The event, which was interrupted by police, coincided with a public meeting at HHS about how to best protect human subjects in certain medical research contexts.
Public Citizen called the meeting a response to pressure from critics of two controversial studies on premature infants, one of which is still in progress.
The project that has received the most attention — the Surfactant, Positive Pressure, and Oxygenation Randomized Trial (SUPPORT) — took place from 2005-2009 and sought to improve oxygen therapy given to babies born too early.
Subjects were randomly divided into two groups and given oxygen concentrations on the high and low ends of the spectrum once endorsed by the American Academy of Pediatrics.

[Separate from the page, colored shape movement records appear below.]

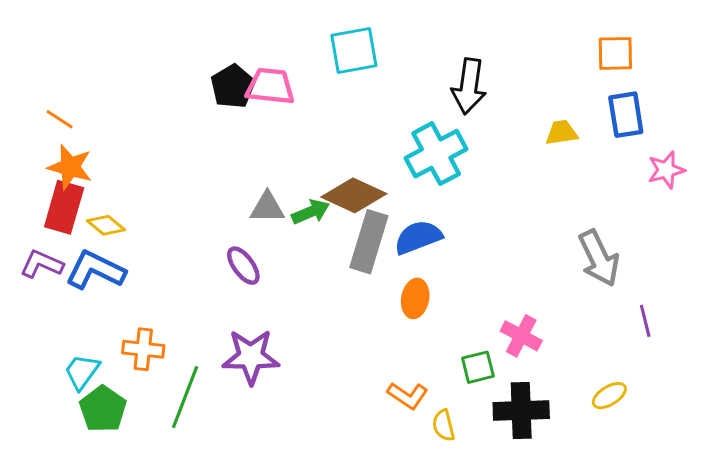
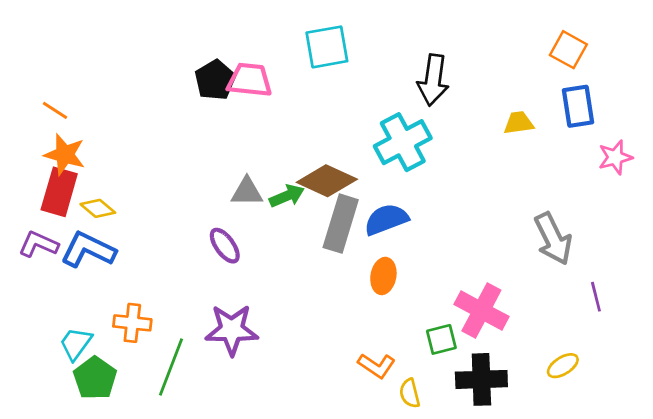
orange square: (615, 53) -> (568, 50), turned 30
pink cross: (521, 336) -> (481, 310), size x1.4

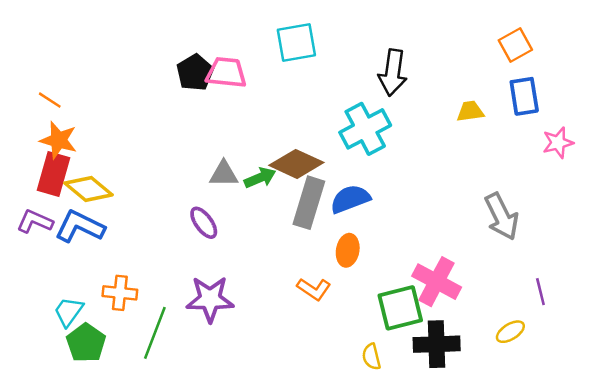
orange square: (568, 50) -> (515, 45), turned 32
yellow diamond: (98, 208) -> (89, 189), size x1.5
purple line: (596, 297) -> (540, 292), moved
green square: (441, 339) -> (400, 308), size x1.6
orange L-shape: (377, 366) -> (314, 289), moved

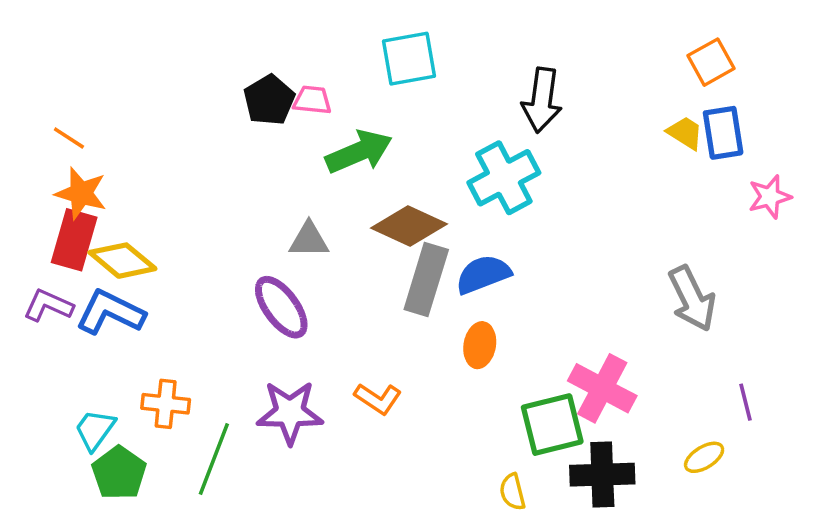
pink trapezoid: (226, 73) -> (312, 100), size x0.7
yellow trapezoid: (470, 111) -> (685, 133), moved, turned 40
green arrow: (260, 178) -> (359, 152), moved, size x1.5
purple ellipse: (204, 223) -> (281, 307), size x1.4
orange L-shape: (314, 289) -> (378, 399), moved

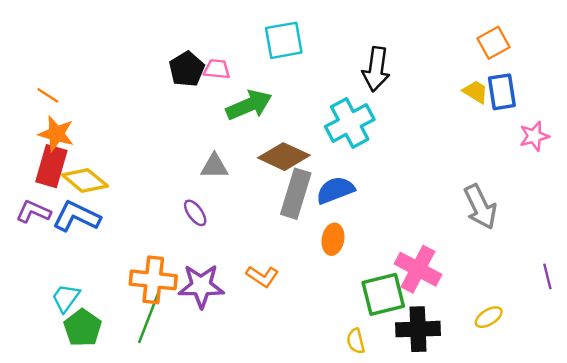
purple ellipse: (281, 307) -> (195, 213), size x0.6
purple line: (746, 402) -> (547, 276), moved
orange cross: (166, 404) -> (153, 280), moved, size x1.4

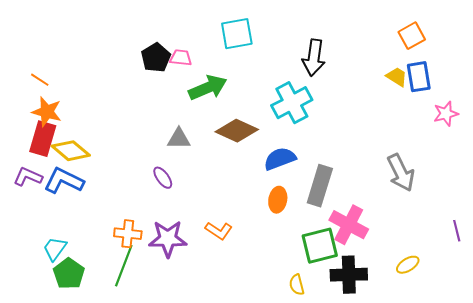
gray rectangle: (296, 194) -> (320, 186), moved
orange cross: (153, 280) -> (128, 234), size x0.7

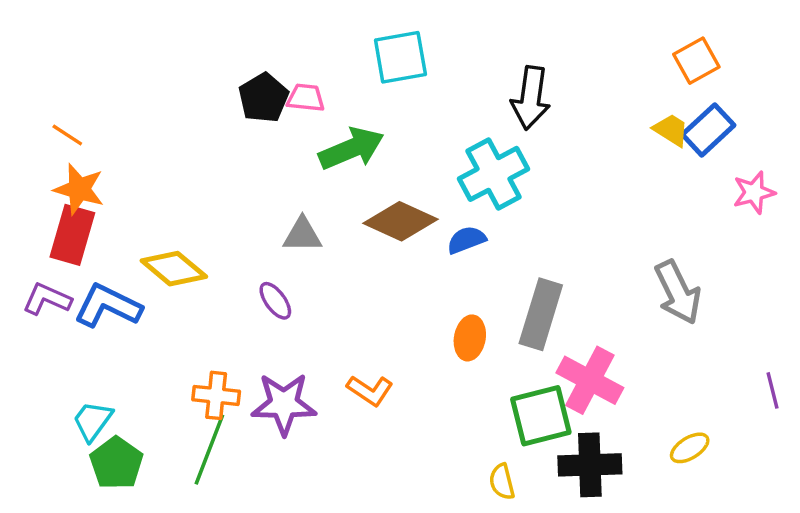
blue rectangle: (419, 77) -> (708, 130), turned 56
yellow diamond: (71, 151) -> (174, 269), moved
blue semicircle: (280, 159) -> (466, 240), moved, size x0.7

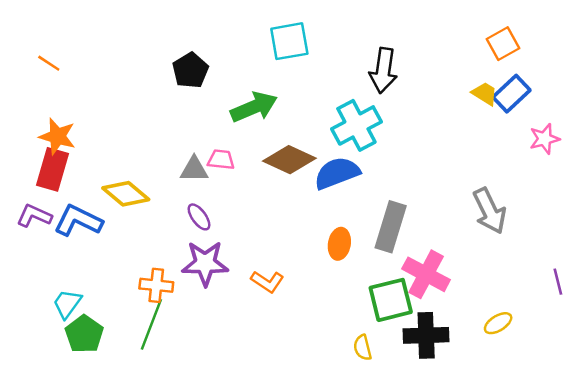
pink trapezoid: (306, 98) -> (221, 160), moved
orange line: (67, 135) -> (49, 63), moved
gray triangle: (302, 235) -> (194, 169), moved
blue semicircle: (466, 240) -> (337, 173), size x1.6
purple star: (284, 404) -> (205, 263), moved

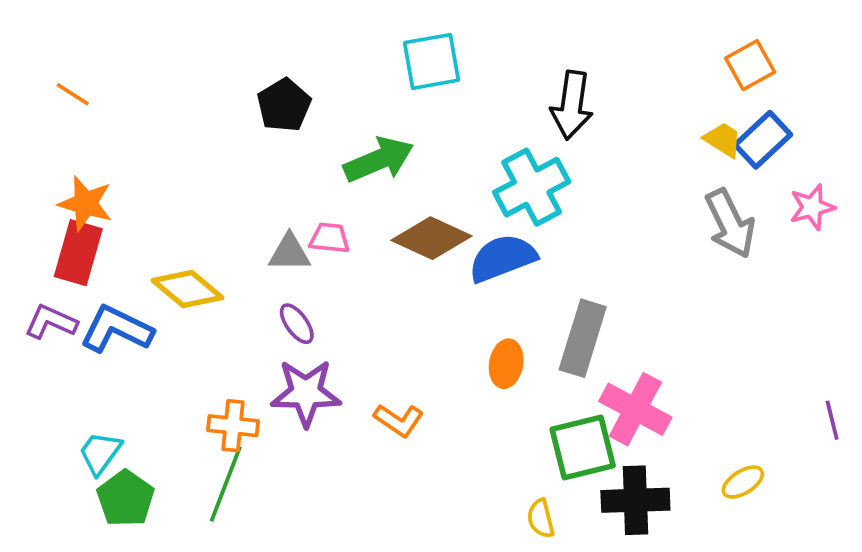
gray arrow: (490, 211) -> (730, 224), moved

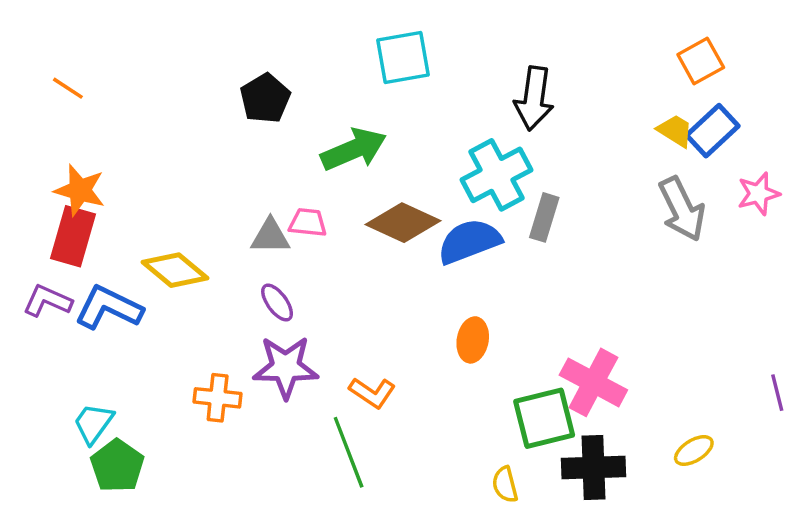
gray rectangle: (583, 338) -> (544, 217), moved, size x0.7
green line: (226, 484) -> (349, 452), moved, turned -42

Federal auditors concluded this year that researchers failed to inform families about the study's health risks, which included blindness for the group administered more oxygen and brain injury or death for the lower-oxygen group.
"The [oxygen] study looked good on paper," stated Carrie Pratt, the mother of a baby involved in the trial that later required surgery for eye disease.

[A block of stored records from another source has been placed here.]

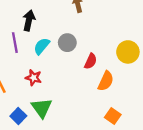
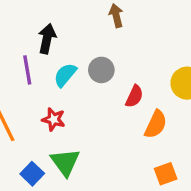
orange square: (113, 116) -> (166, 174), turned 35

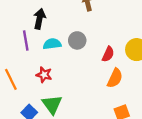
cyan semicircle: (65, 75) -> (52, 44), turned 42
red semicircle: (134, 96) -> (108, 54), moved

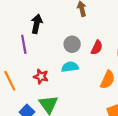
cyan semicircle: (52, 44) -> (70, 67), moved
red semicircle: (108, 54) -> (97, 47), moved

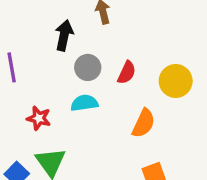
black arrow: (37, 24) -> (64, 35), moved

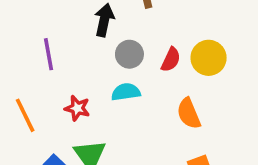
yellow circle: (176, 81) -> (209, 58), moved
orange semicircle: (144, 123) -> (189, 114), turned 132

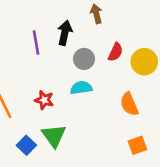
purple line: (49, 54) -> (36, 42), moved
red semicircle: (171, 60) -> (115, 52), moved

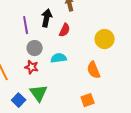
red semicircle: (115, 52) -> (65, 30), moved
gray circle: (84, 59) -> (35, 48), moved
orange square: (137, 145) -> (88, 100), moved

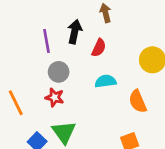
cyan semicircle: (59, 58) -> (106, 81), moved

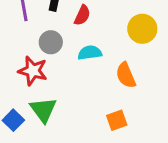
gray circle: (59, 72) -> (51, 42), moved
red star: (55, 97) -> (33, 71), size x1.4

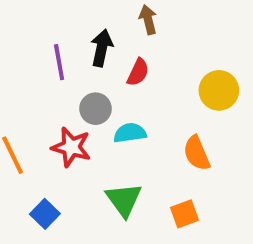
cyan semicircle: (90, 53) -> (130, 133), moved
green triangle: (43, 110) -> (124, 200), moved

"We were shocked to learn that the care [our daughter] received was based not on what she needed but on what some protocol dictated."
Pratt's statement was distributed by Public Citizen, which is calling on HHS to contact parents of trial subjects and stop similar studies in order to review research and consent standards.
The department responded in a statement, saying that Wednesday's meeting was convened to "hear from the public and gather feedback on the important issue of protection of human subjects in research."
"This is an important issue that deserves thoughtful deliberation," a spokeswoman said.
The agency also stated that HHS security policy prevents press conferences from taking place on federal property without prior permission.
—This post was updated to specify that HHS's security policy applies to federal property.